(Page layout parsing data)
● ● ● ●

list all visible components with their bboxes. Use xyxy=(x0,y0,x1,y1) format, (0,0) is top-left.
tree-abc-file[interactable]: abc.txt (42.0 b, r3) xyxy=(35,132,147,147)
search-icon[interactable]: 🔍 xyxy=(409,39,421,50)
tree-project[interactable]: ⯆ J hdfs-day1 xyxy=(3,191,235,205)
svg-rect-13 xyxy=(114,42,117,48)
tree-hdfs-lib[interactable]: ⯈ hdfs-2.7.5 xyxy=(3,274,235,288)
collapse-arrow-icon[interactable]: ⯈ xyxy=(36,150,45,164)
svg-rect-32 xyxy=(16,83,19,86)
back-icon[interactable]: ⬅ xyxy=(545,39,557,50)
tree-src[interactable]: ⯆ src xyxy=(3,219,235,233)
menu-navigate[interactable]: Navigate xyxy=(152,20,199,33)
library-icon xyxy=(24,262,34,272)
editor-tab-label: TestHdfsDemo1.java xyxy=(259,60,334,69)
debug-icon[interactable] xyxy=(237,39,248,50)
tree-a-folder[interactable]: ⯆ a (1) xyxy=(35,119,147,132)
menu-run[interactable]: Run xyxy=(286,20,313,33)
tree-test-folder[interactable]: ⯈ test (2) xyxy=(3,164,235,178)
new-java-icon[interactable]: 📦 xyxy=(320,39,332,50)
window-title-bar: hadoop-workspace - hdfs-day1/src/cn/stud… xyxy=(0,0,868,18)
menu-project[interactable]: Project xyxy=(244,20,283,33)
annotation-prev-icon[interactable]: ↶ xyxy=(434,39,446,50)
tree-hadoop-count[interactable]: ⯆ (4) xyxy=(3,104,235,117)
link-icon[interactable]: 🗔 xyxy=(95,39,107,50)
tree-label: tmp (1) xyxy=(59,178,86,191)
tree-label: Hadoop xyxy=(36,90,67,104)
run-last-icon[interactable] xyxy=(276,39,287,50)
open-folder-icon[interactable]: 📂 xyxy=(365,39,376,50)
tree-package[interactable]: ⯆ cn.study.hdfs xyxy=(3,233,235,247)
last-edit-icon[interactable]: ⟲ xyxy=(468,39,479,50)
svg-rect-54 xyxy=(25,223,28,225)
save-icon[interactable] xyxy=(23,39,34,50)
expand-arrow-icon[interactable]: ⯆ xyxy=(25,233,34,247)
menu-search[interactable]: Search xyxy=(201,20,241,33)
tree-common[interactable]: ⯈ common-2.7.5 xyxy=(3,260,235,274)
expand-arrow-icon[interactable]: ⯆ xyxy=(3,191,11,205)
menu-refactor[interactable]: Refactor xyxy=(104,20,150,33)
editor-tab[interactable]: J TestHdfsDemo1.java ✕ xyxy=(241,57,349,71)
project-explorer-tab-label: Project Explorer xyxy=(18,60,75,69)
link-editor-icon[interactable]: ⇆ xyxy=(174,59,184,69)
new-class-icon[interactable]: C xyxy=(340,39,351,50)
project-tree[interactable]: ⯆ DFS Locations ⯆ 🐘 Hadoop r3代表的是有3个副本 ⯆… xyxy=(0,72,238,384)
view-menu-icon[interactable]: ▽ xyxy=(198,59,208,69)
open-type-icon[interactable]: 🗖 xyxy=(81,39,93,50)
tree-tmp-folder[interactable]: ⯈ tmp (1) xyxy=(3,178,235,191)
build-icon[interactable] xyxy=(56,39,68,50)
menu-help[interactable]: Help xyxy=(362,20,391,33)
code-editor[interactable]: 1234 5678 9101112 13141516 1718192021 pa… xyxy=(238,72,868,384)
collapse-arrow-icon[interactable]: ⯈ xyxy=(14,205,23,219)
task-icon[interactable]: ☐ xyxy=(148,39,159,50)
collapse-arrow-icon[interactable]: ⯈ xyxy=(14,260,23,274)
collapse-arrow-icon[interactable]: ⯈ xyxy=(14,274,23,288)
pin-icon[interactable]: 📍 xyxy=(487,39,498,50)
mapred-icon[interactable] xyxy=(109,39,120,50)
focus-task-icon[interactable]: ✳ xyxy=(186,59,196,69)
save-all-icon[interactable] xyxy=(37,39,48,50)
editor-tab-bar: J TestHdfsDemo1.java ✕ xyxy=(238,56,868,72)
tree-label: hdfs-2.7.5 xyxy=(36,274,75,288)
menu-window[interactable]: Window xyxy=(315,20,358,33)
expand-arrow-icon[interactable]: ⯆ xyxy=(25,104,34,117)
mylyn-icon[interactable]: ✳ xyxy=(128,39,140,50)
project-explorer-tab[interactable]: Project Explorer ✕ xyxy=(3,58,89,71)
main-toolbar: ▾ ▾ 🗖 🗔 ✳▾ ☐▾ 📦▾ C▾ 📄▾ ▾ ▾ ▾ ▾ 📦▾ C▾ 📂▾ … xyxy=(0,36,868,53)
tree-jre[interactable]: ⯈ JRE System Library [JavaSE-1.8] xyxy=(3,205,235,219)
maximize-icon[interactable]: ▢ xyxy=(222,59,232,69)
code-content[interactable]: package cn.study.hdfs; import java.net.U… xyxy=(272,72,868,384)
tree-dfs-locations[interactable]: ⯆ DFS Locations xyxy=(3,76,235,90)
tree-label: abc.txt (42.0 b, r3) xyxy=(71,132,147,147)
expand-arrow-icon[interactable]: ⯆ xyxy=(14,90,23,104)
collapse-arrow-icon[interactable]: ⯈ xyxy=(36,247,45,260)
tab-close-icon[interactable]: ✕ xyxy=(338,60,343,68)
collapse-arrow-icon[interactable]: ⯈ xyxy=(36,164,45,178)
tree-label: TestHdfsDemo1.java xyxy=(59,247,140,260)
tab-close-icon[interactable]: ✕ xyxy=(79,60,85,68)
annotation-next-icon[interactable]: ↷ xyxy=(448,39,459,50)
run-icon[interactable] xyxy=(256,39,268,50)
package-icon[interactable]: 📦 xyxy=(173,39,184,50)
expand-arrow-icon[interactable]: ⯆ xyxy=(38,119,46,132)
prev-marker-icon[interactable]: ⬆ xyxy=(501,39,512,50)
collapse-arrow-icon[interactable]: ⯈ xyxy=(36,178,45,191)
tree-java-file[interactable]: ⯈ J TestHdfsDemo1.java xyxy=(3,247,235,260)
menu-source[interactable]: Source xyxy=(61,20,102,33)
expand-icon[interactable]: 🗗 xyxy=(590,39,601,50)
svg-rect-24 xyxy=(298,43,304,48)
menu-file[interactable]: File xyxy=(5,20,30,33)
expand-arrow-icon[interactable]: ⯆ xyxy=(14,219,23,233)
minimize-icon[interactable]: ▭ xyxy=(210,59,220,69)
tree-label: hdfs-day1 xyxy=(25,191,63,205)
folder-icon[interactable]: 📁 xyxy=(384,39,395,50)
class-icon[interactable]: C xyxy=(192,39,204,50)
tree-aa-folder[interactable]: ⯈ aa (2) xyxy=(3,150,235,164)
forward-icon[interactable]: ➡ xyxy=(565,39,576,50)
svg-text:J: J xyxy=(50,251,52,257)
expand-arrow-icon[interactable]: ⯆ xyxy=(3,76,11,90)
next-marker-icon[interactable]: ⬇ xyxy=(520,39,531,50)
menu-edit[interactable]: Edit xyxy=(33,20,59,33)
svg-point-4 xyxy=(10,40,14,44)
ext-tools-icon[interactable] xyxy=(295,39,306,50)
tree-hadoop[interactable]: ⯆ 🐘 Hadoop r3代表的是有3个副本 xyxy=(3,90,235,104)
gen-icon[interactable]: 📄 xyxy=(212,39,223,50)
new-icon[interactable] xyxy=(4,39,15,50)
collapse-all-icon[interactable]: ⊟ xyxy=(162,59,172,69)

● ● ● ●

Your answer must be the full set of entries, copied exactly.

> _Solution to this task_:
list all visible components with their bboxes. Use xyxy=(x0,y0,x1,y1) format, (0,0) is top-left.
tree-abc-file[interactable]: abc.txt (42.0 b, r3) xyxy=(35,132,147,147)
search-icon[interactable]: 🔍 xyxy=(409,39,421,50)
tree-project[interactable]: ⯆ J hdfs-day1 xyxy=(3,191,235,205)
svg-rect-13 xyxy=(114,42,117,48)
tree-hdfs-lib[interactable]: ⯈ hdfs-2.7.5 xyxy=(3,274,235,288)
collapse-arrow-icon[interactable]: ⯈ xyxy=(36,150,45,164)
svg-rect-32 xyxy=(16,83,19,86)
back-icon[interactable]: ⬅ xyxy=(545,39,557,50)
tree-src[interactable]: ⯆ src xyxy=(3,219,235,233)
menu-navigate[interactable]: Navigate xyxy=(152,20,199,33)
library-icon xyxy=(24,262,34,272)
editor-tab-label: TestHdfsDemo1.java xyxy=(259,60,334,69)
debug-icon[interactable] xyxy=(237,39,248,50)
tree-a-folder[interactable]: ⯆ a (1) xyxy=(35,119,147,132)
menu-run[interactable]: Run xyxy=(286,20,313,33)
tree-test-folder[interactable]: ⯈ test (2) xyxy=(3,164,235,178)
new-java-icon[interactable]: 📦 xyxy=(320,39,332,50)
window-title-bar: hadoop-workspace - hdfs-day1/src/cn/stud… xyxy=(0,0,868,18)
menu-project[interactable]: Project xyxy=(244,20,283,33)
annotation-prev-icon[interactable]: ↶ xyxy=(434,39,446,50)
tree-hadoop-count[interactable]: ⯆ (4) xyxy=(3,104,235,117)
link-icon[interactable]: 🗔 xyxy=(95,39,107,50)
tree-label: tmp (1) xyxy=(59,178,86,191)
tree-label: Hadoop xyxy=(36,90,67,104)
run-last-icon[interactable] xyxy=(276,39,287,50)
open-folder-icon[interactable]: 📂 xyxy=(365,39,376,50)
tree-package[interactable]: ⯆ cn.study.hdfs xyxy=(3,233,235,247)
last-edit-icon[interactable]: ⟲ xyxy=(468,39,479,50)
svg-rect-54 xyxy=(25,223,28,225)
save-icon[interactable] xyxy=(23,39,34,50)
expand-arrow-icon[interactable]: ⯆ xyxy=(25,233,34,247)
menu-search[interactable]: Search xyxy=(201,20,241,33)
tree-common[interactable]: ⯈ common-2.7.5 xyxy=(3,260,235,274)
expand-arrow-icon[interactable]: ⯆ xyxy=(3,191,11,205)
menu-refactor[interactable]: Refactor xyxy=(104,20,150,33)
editor-tab[interactable]: J TestHdfsDemo1.java ✕ xyxy=(241,57,349,71)
project-explorer-tab-label: Project Explorer xyxy=(18,60,75,69)
link-editor-icon[interactable]: ⇆ xyxy=(174,59,184,69)
new-class-icon[interactable]: C xyxy=(340,39,351,50)
project-tree[interactable]: ⯆ DFS Locations ⯆ 🐘 Hadoop r3代表的是有3个副本 ⯆… xyxy=(0,72,238,384)
view-menu-icon[interactable]: ▽ xyxy=(198,59,208,69)
open-type-icon[interactable]: 🗖 xyxy=(81,39,93,50)
tree-tmp-folder[interactable]: ⯈ tmp (1) xyxy=(3,178,235,191)
build-icon[interactable] xyxy=(56,39,68,50)
menu-help[interactable]: Help xyxy=(362,20,391,33)
code-editor[interactable]: 1234 5678 9101112 13141516 1718192021 pa… xyxy=(238,72,868,384)
collapse-arrow-icon[interactable]: ⯈ xyxy=(14,205,23,219)
task-icon[interactable]: ☐ xyxy=(148,39,159,50)
collapse-arrow-icon[interactable]: ⯈ xyxy=(14,260,23,274)
collapse-arrow-icon[interactable]: ⯈ xyxy=(14,274,23,288)
pin-icon[interactable]: 📍 xyxy=(487,39,498,50)
mapred-icon[interactable] xyxy=(109,39,120,50)
focus-task-icon[interactable]: ✳ xyxy=(186,59,196,69)
save-all-icon[interactable] xyxy=(37,39,48,50)
editor-tab-bar: J TestHdfsDemo1.java ✕ xyxy=(238,56,868,72)
tree-label: hdfs-2.7.5 xyxy=(36,274,75,288)
menu-window[interactable]: Window xyxy=(315,20,358,33)
expand-arrow-icon[interactable]: ⯆ xyxy=(25,104,34,117)
mylyn-icon[interactable]: ✳ xyxy=(128,39,140,50)
project-explorer-tab[interactable]: Project Explorer ✕ xyxy=(3,58,89,71)
main-toolbar: ▾ ▾ 🗖 🗔 ✳▾ ☐▾ 📦▾ C▾ 📄▾ ▾ ▾ ▾ ▾ 📦▾ C▾ 📂▾ … xyxy=(0,36,868,53)
tree-jre[interactable]: ⯈ JRE System Library [JavaSE-1.8] xyxy=(3,205,235,219)
maximize-icon[interactable]: ▢ xyxy=(222,59,232,69)
code-content[interactable]: package cn.study.hdfs; import java.net.U… xyxy=(272,72,868,384)
tree-dfs-locations[interactable]: ⯆ DFS Locations xyxy=(3,76,235,90)
tree-label: abc.txt (42.0 b, r3) xyxy=(71,132,147,147)
expand-arrow-icon[interactable]: ⯆ xyxy=(14,90,23,104)
collapse-arrow-icon[interactable]: ⯈ xyxy=(36,247,45,260)
tab-close-icon[interactable]: ✕ xyxy=(338,60,343,68)
collapse-arrow-icon[interactable]: ⯈ xyxy=(36,164,45,178)
tree-label: TestHdfsDemo1.java xyxy=(59,247,140,260)
tab-close-icon[interactable]: ✕ xyxy=(79,60,85,68)
annotation-next-icon[interactable]: ↷ xyxy=(448,39,459,50)
run-icon[interactable] xyxy=(256,39,268,50)
package-icon[interactable]: 📦 xyxy=(173,39,184,50)
expand-arrow-icon[interactable]: ⯆ xyxy=(38,119,46,132)
prev-marker-icon[interactable]: ⬆ xyxy=(501,39,512,50)
collapse-arrow-icon[interactable]: ⯈ xyxy=(36,178,45,191)
tree-java-file[interactable]: ⯈ J TestHdfsDemo1.java xyxy=(3,247,235,260)
menu-source[interactable]: Source xyxy=(61,20,102,33)
expand-icon[interactable]: 🗗 xyxy=(590,39,601,50)
svg-rect-24 xyxy=(298,43,304,48)
menu-file[interactable]: File xyxy=(5,20,30,33)
expand-arrow-icon[interactable]: ⯆ xyxy=(14,219,23,233)
minimize-icon[interactable]: ▭ xyxy=(210,59,220,69)
tree-label: hdfs-day1 xyxy=(25,191,63,205)
folder-icon[interactable]: 📁 xyxy=(384,39,395,50)
class-icon[interactable]: C xyxy=(192,39,204,50)
tree-aa-folder[interactable]: ⯈ aa (2) xyxy=(3,150,235,164)
forward-icon[interactable]: ➡ xyxy=(565,39,576,50)
svg-text:J: J xyxy=(50,251,52,257)
expand-arrow-icon[interactable]: ⯆ xyxy=(3,76,11,90)
next-marker-icon[interactable]: ⬇ xyxy=(520,39,531,50)
menu-edit[interactable]: Edit xyxy=(33,20,59,33)
svg-point-4 xyxy=(10,40,14,44)
ext-tools-icon[interactable] xyxy=(295,39,306,50)
tree-hadoop[interactable]: ⯆ 🐘 Hadoop r3代表的是有3个副本 xyxy=(3,90,235,104)
gen-icon[interactable]: 📄 xyxy=(212,39,223,50)
new-icon[interactable] xyxy=(4,39,15,50)
collapse-all-icon[interactable]: ⊟ xyxy=(162,59,172,69)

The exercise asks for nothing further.